### Supplied data ###
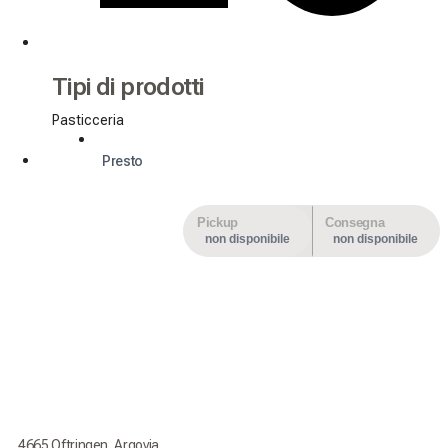
Tipi di prodotti
Pasticceria
Presto
Pickup
Consegna
non disponibile
non disponibile
4665 Oftringen, Argovia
###
Exercise directions
Without altering anything, output all the lines above but none of the images.

Written response
Tipi di prodotti
Pasticceria
Presto
Pickup
Consegna
non disponibile
non disponibile
4665 Oftringen, Argovia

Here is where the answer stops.